Later in 1968, Varda traveled to Los Angeles to shoot Lions Love (…and Lies). This is the most complex and structured of the films in the collection; at 112 minutes, it is also the longest. The film takes place in a sun-drenched rented house in the Hollywood Hills, where the intense color feels hotter than the languid golden sun of Sausalito captured in Uncle Yanco. The house is the playground for three characters—a woman and two men. Viva is immediately recognizable as Andy Warhol’s muse from the days when the New York-based Factory was the place to be seen. She cavorts, mostly naked, in and out of bed with her lovers and housemates, James Rado and Gerome Ragni, who created and starred in the rock musical Hair. A fourth character shows up: underground director Shirley Clarke, playing herself. She is also a stand-in for Varda. Clarke attempts to raise funds to shoot a film, and we are treated to some high-concept humor in the backroom negotiations of three Otto Preminger-like film executives about the viability of Clarke’s film as a piece of entertainment. All is not merriment, as the assassination of Senator Robert F. Kennedy, Jr. is caught on TV, giving the film a gravitas that underscores much of what we remember of 1960s America.

After a 10-year hiatus in France, Varda returned to Los Angeles in 1979 and shot two films, both very different in form from the earlier work, and stylistically very different from each other. Mur Murs (1980), a documentary, was my least favorite in this collection. Its mosaic of the many murals that festoon the city—both those that were officially commissioned and those that fall somewhere on the edges of graffiti—seem too random, and at 82 minutes, the film is too repetitive and too long. There are moments of intimacy, but we never stay long enough to connect with any of the many characters who populate this film.

Documenteur (1981), a delicate fiction film, had my rapt attention. Different in texture and tone from the earlier films, it tells the story of a divorced mother and her young child (played by Martine Demy, Varda’s own son) struggling quietly to overcome loneliness and make ends meet on the fringes of a city that lacks a center. The mother, played by the attractive Sabine Mamou (an editor on both films), is emotionally numb but manages to keep herself pulled together for the sake of her son.

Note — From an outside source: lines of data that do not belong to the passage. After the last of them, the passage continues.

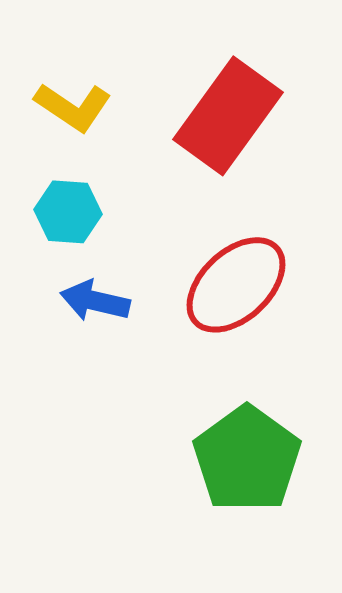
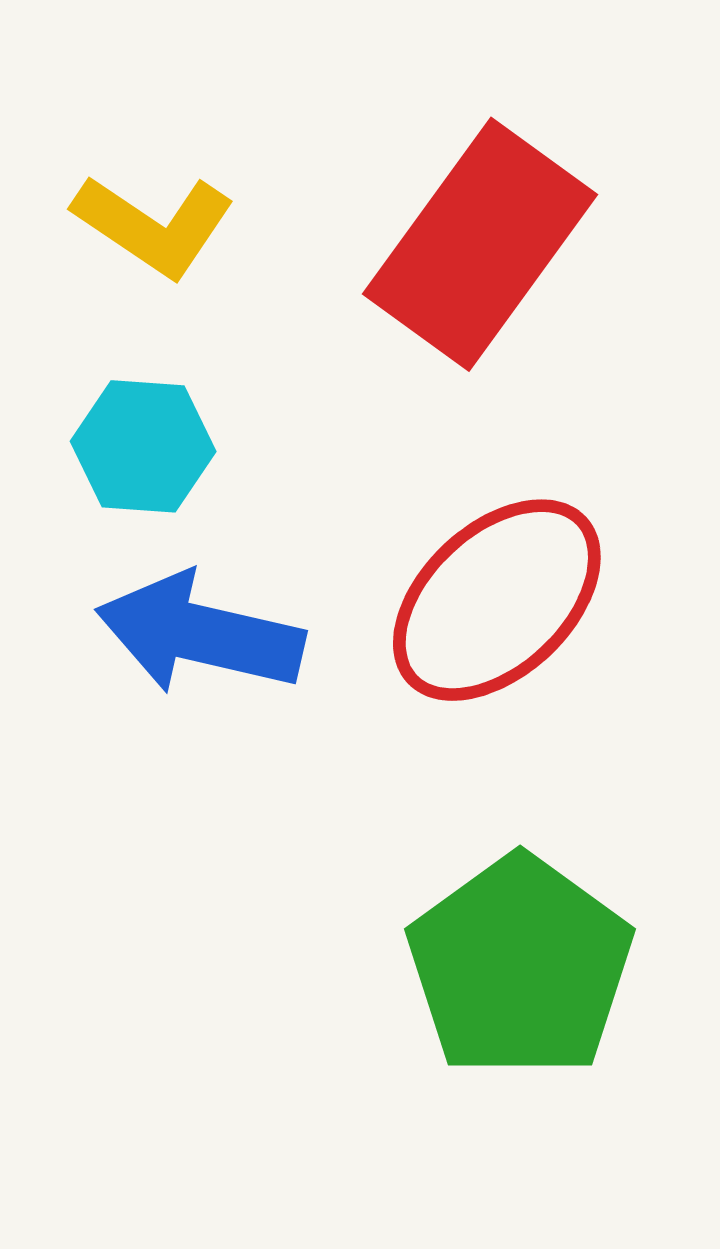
blue arrow: (95, 301) -> (200, 634), size x1.4

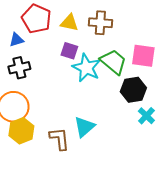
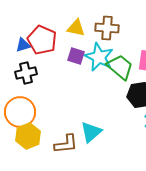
red pentagon: (36, 19) -> (42, 40), moved
cyan star: (86, 68) -> (99, 57), moved
brown L-shape: (59, 139) -> (66, 144), turned 90

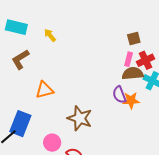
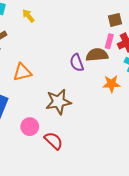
brown semicircle: (133, 73) -> (97, 55), moved
purple semicircle: (119, 95) -> (77, 63), moved
brown star: (80, 118) -> (58, 102), turned -30

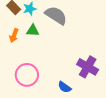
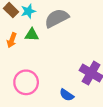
gray semicircle: (56, 15) -> (57, 18), turned -60

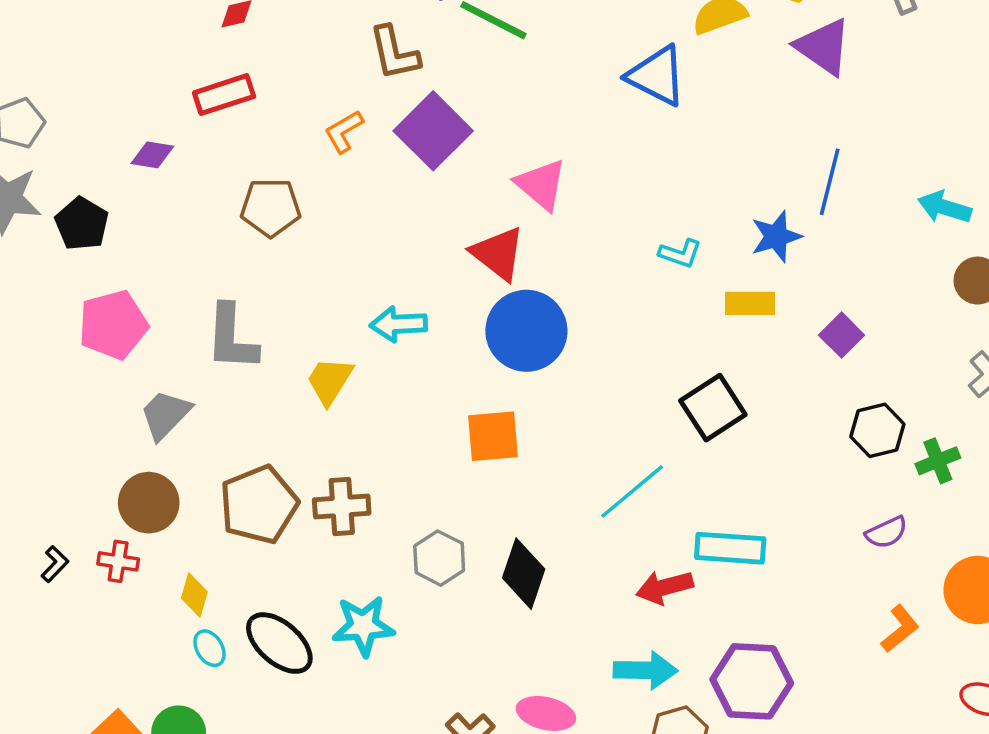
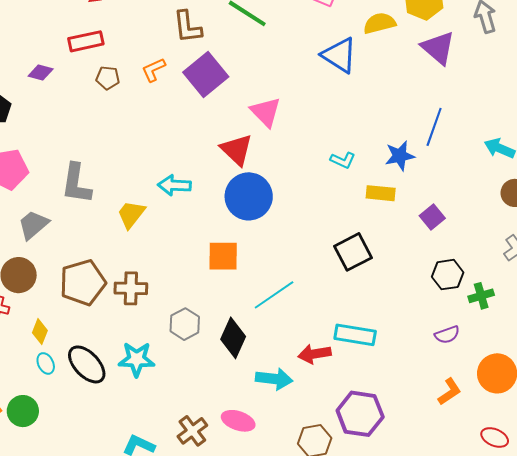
brown pentagon: (271, 207) -> (108, 78), moved, size x0.7
cyan line: (632, 491) -> (274, 295), moved
cyan arrow: (645, 670) -> (274, 379), moved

While all of Varda’s films are collaborations of some sort, giving the impression that accidents are easily incorporated into the scheme of things, there is no doubt who controls the final outcome. Criterion has recognized her contribution to the art of filmmaking by releasing this as the 43rd boxed set in the Eclipse series, which began with Early Bergman and includes Postwar Kurosawa and Three Crime Dramas of Yasujiro Ozu.

Criterion is known for making international and hard-to-find films available to enthusiasts by publishing them in editions that offer the highest technical quality. The credits indicated that Varda oversaw the color correction on this series of films. The Criterion website touts “the work of such masters of cinema as Renoir, Godard, Kurosawa, Cocteau, Fellini, Bergman, Tarkovsky, Hitchcock, Fuller, Lean, Kubrick, Lang, Sturges, Dreyer, Eisenstein, Ozu, Sirk, Buñuel, Powell and Pressburger.” They go on to say, “Each film is presented uncut, in its original aspect ratio, as its maker intended it to be seen.” And as with Varda, “We work with directors and cinematographers to ensure that the look of our releases does justice to their intentions.”

While all this is laudable, out of the 43 filmmakers included in the Eclipse series, there are only three women: Russian filmmaker Larissa Shepitko; Chantal Akerman, widely recognized in the avant-garde film world; and now, Varda. I’m not sure what this says about Criterion, or about what we collectively regard as valuable and worthy of preserving when it comes to film history. I know it gave me something to think about.

 

Cynthia Close is the former president of Documentary Educational Resources. She currently resides in Burlington, Vermont, where she consults on the business of film and serves on the advisory board of the Vermont International Film Festival.